Walking has been found to be the most effective exercise for claudication, with the initial treadmill speed set at a level to initiate claudication pain within 3 to 5 minutes (24). Walking should occur at this workload until claudication of moderate severity occurs, followed by resting in a seated or standing position until the claudication is resolved. This intermittent exercise pattern should be repeated until a minimum of 35 minutes of walking time is accumulated per exercise session. Once the ability to obtain 35 total minutes of exercise in a given session has occurred, progression of the exercise program should include a goal to increase walking time by 5 minutes per session until a total walking time of 50 minutes is achieved (24). Progression of exercise also should occur if walking time exceeds 10 minutes before the onset of claudication (5). Initial changes in intensity should come from increasing walking speed if less than 2 mph, however, for those walking at speeds greater than 2 mph, an increase in walking grade also can be used (5). Walking should occur 3 to 5 times per week, with an additional goal to increase physical activity performed throughout the day.

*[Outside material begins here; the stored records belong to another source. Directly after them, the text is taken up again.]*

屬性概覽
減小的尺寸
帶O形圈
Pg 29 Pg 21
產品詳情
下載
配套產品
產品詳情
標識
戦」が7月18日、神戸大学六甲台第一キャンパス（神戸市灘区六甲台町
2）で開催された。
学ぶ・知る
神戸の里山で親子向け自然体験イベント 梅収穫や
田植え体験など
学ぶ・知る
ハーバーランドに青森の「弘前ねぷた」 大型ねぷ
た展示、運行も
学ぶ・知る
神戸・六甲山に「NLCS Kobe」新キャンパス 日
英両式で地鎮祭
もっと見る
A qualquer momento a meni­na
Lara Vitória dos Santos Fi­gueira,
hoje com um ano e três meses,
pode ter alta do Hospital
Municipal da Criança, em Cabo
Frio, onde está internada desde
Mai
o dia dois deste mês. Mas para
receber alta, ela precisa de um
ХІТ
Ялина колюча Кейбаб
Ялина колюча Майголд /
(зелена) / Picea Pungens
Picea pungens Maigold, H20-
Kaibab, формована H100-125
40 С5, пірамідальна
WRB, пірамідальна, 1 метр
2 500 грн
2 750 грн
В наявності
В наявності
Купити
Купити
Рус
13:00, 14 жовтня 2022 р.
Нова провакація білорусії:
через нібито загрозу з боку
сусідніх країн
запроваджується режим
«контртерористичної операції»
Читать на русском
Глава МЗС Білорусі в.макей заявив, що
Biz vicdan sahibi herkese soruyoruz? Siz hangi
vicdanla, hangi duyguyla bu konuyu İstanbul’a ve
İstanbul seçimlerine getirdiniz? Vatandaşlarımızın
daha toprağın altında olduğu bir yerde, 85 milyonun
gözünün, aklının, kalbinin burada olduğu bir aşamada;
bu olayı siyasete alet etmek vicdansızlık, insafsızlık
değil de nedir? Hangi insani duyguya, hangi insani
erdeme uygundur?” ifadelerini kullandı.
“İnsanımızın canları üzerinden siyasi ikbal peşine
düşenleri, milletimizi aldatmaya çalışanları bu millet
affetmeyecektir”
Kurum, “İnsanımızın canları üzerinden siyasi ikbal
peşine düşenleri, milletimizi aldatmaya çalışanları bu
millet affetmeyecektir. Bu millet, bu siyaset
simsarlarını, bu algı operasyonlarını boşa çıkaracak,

Aside from a reduction in functional capacity, many patients with claudication experience a loss of muscle mass, strength, and endurance, further exacerbating their physical impairment (20). Although resistance training has traditionally been recommended for use as a rehabilitative exercise for other cardiovascular diseases, the use of resistance training has shown less benefit on intermittent claudication symptoms when compared with treadmill exercise training (8). In addition, the combination of resistance training exercise and treadmill exercise does not provide additional benefit to walking ability beyond treadmill walking alone (8,17).

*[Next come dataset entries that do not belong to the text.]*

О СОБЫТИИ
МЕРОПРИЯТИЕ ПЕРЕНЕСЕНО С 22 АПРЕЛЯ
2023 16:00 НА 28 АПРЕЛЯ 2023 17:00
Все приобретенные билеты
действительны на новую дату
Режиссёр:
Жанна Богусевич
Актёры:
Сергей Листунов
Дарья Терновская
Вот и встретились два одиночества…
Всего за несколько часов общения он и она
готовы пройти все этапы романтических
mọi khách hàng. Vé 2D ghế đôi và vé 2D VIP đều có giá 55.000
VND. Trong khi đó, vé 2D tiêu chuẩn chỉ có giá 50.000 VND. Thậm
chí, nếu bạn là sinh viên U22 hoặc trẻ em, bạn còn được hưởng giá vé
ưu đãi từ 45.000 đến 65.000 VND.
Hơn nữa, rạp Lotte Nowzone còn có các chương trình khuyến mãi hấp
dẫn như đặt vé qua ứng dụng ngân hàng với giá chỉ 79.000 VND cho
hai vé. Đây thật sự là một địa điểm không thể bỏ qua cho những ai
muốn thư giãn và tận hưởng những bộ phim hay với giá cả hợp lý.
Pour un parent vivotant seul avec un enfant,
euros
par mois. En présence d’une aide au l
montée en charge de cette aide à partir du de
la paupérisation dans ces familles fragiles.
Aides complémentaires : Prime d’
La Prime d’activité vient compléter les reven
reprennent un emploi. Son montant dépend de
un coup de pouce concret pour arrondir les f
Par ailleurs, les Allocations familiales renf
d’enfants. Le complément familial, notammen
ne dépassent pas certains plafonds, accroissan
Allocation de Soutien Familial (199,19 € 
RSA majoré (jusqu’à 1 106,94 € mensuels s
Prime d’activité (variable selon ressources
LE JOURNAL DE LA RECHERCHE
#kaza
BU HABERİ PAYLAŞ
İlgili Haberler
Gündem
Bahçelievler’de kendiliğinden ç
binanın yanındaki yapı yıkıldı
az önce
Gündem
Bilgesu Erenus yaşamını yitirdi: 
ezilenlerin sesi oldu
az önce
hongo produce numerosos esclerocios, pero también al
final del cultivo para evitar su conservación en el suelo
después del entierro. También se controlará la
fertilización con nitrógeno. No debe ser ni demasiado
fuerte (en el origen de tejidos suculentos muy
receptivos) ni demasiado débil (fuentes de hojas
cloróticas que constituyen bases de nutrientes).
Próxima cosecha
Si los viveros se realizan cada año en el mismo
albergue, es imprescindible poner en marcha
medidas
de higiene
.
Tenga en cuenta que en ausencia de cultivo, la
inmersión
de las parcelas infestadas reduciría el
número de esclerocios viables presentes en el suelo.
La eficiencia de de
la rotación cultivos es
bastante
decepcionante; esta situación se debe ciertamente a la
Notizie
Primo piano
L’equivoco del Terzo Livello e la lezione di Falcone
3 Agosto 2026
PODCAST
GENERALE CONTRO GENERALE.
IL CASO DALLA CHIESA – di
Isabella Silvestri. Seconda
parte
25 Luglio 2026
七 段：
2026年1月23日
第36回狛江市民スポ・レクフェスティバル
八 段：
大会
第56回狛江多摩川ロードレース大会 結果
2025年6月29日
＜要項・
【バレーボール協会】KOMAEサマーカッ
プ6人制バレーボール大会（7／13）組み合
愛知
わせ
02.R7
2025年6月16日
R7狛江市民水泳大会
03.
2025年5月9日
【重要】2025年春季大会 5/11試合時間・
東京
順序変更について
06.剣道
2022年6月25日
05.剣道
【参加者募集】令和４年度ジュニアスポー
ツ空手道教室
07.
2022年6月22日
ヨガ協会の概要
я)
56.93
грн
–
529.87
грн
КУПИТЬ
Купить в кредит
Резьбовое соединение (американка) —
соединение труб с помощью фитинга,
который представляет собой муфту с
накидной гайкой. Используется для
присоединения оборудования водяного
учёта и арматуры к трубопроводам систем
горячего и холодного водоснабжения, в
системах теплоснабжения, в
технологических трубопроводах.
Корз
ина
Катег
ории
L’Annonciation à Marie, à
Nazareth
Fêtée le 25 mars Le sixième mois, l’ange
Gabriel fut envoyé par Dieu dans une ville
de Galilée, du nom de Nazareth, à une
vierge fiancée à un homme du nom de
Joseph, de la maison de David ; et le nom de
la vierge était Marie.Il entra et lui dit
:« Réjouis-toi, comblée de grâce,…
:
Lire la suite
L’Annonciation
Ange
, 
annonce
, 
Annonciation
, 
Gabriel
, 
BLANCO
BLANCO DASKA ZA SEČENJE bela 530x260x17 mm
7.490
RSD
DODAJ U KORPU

Because PAD has similar risk factors as other cardiovascular diseases, an increase in the availability of supervised rehabilitation programs is necessary to provide the most optimal postdiagnosis care. In fact, because of the growing recognition of the adverse effect of claudication on functional capacity and quality of life and the positive effect that exercise training can have on claudication, a Current Procedural Terminology code (93668) has been available since 2001 for exercise rehabilitation (5). Unfortunately, participation by those with PAD is often limited by significant barriers (5,19) (see Table), resulting in a utilization rate that is less than half of those affected by the disease (2). It should be the goal of the exercise professional, particularly those involved in cardiac rehabilitation programs, to raise awareness among physicians and the lay population regarding the benefits of rehabilitation in those with claudication.

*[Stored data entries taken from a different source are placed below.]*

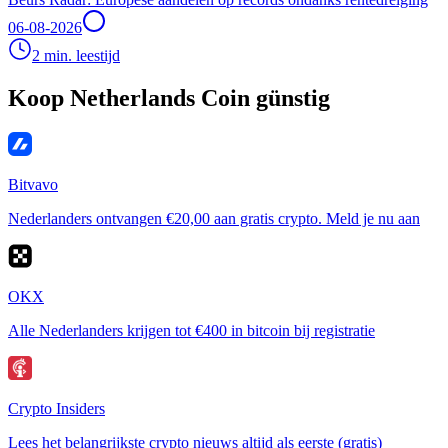
06-08-2026
2 min. leestijd
Koop Netherlands Coin günstig
Bitvavo
Nederlanders ontvangen €20,00 aan gratis crypto. Meld je nu aan
OKX
Alle Nederlanders krijgen tot €400 in bitcoin bij registratie
Crypto Insiders
Lees het belangrijkste crypto nieuws altijd als eerste (gratis)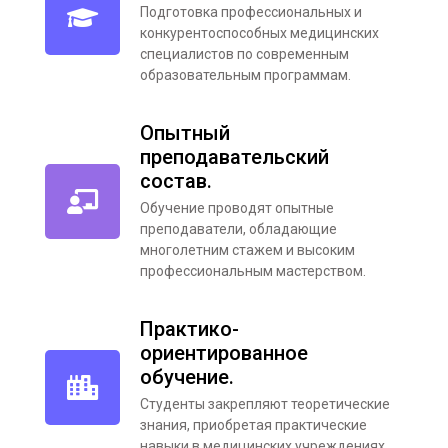
Подготовка профессиональных и
конкурентоспособных медицинских
специалистов по современным
образовательным программам.
Опытный
преподавательский
состав.
Обучение проводят опытные
преподаватели, обладающие
многолетним стажем и высоким
профессиональным мастерством.
Практико-
ориентированное
обучение.
Студенты закрепляют теоретические
знания, приобретая практические
навыки в медицинских учреждениях.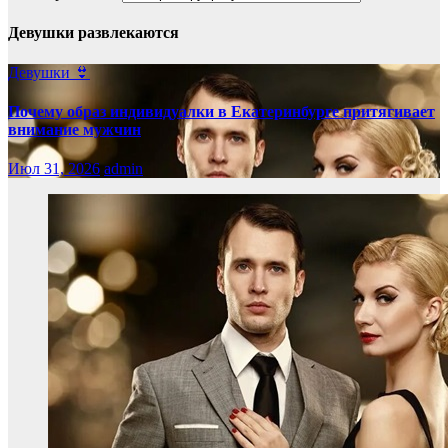
Девушки развлекаются
Девушки 👙
Почему образ индивидуалки в Екатеринбурге притягивает
внимание мужчин
Июл 31, 2026
admin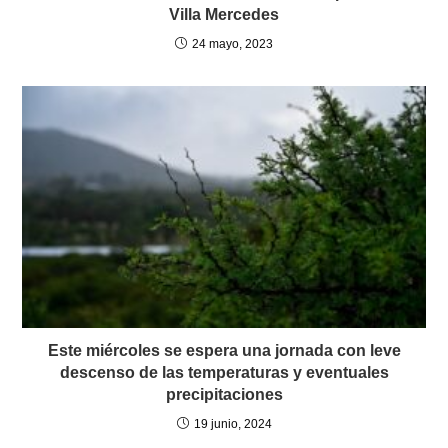
Villa Mercedes
24 mayo, 2023
Este miércoles se espera una jornada con leve
descenso de las temperaturas y eventuales
precipitaciones
19 junio, 2024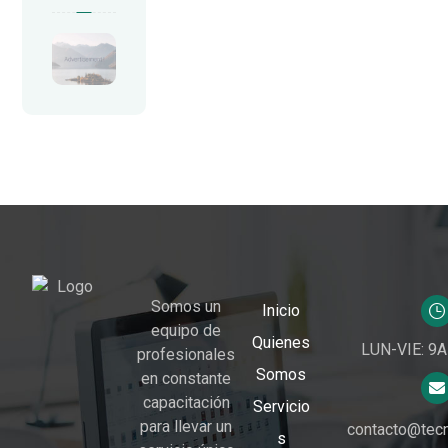
Somos un
Inicio
equipo de
Quienes
LUN-VIE: 9
profesionales
Somos
en constante
capacitación
Servicio
para llevar un
contacto@tec
s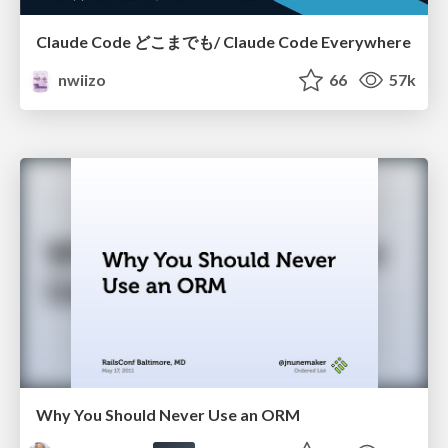
Claude Code どこまでも/ Claude Code Everywhere
nwiizo
66
57k
Why You Should Never Use an ORM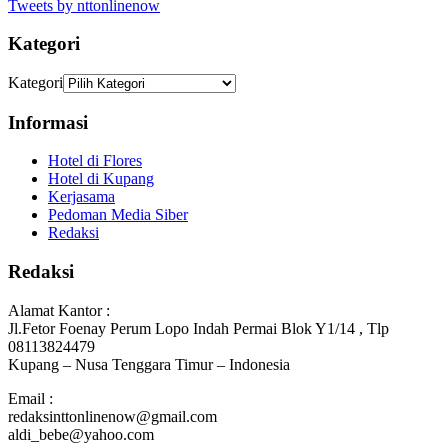
Tweets by nttonlinenow
Kategori
Kategori
Informasi
Hotel di Flores
Hotel di Kupang
Kerjasama
Pedoman Media Siber
Redaksi
Redaksi
Alamat Kantor :
Jl.Fetor Foenay Perum Lopo Indah Permai Blok Y1/14 , Tlp
08113824479
Kupang – Nusa Tenggara Timur – Indonesia
Email :
redaksinttonlinenow@gmail.com
aldi_bebe@yahoo.com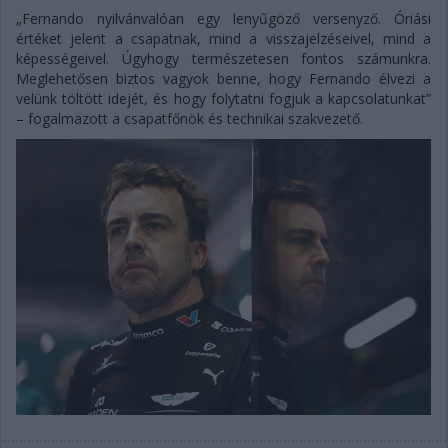
„Fernando nyilvánvalóan egy lenyűgöző versenyző. Óriási
értéket jelent a csapatnak, mind a visszajelzéseivel, mind a
képességeivel. Úgyhogy természetesen fontos számunkra.
Meglehetősen biztos vagyok benne, hogy Fernando élvezi a
velünk töltött idejét, és hogy folytatni fogjuk a kapcsolatunkat”
– fogalmazott a csapatfőnök és technikai szakvezető.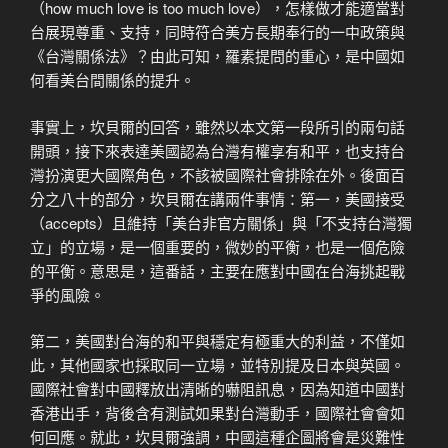
（how much love is too much love），怎樣做才能適當對
台展現尊重、支持，同時符合美方長期奉行的一中政策與
《台灣關係法》？由此可知，羅素提問的重心，是中國如
何看美台間關係的提升。
事實上，坎貝爾的回答，雖然以本文第一段所引的兩句話
開頭，接下來表達美國認為台灣有權享有和平，也支持台
灣扮演更大國際角色，不該被國際社會排除在外。後面百
分之八十的部分，坎貝爾在講兩件事情：第一，美國接受
（accepts）且維持「美台非官方關係」與「不支持台灣獨
立」的立場，是一個重要的，微妙的平衡，也是一個危險
的平衡。意思是，這番話，主要在應對中國在台海挑起戰
爭的風險。
第二，美國對台海的和平與穩定有極重大的利益，不僅如
此，其他國家也採取同一立場，並特別提及日本與英國。
國際社會對中國釋放出清晰的嚇阻訊息，因為知道中國對
香港出手，背後含有測試如果對台灣動手，國際社會會如
何回應。就此，坎貝爾強調，中國這種企圖將會是災難性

Similar to those who have claudication, asymptomatic patients with PAD also are at a high risk for functional decline. Although the data are somewhat limited, self-directed walking programs have shown an ability to reduce the functional decline in patients with PAD, regardless of symptoms (15). As claudication is present in only 15% to 50% of those with PAD (10,21), significant benefits could be achieved by screening for and identifying those asymptomatic individuals who have PAD and who may benefit from walking exercise (15). The identification of PAD at its earliest stage and encouragement to participate in a walking program, whether claudication is present or not, could lead to improved functional and cardiovascular outcomes, enhanced patient compliance, and lowered health care costs (12,15). Many cardiac rehabilitation centers have the capability to accommodate patients with PAD, providing them with an environment that is conducive to a lifestyle change that emphasizes long-term compliance with exercise and risk factor modification (24). Not only will this provide benefits to those who have the disease, but also provide an additional revenue stream to the rehabilitation center, allowing for better use of staff and resources.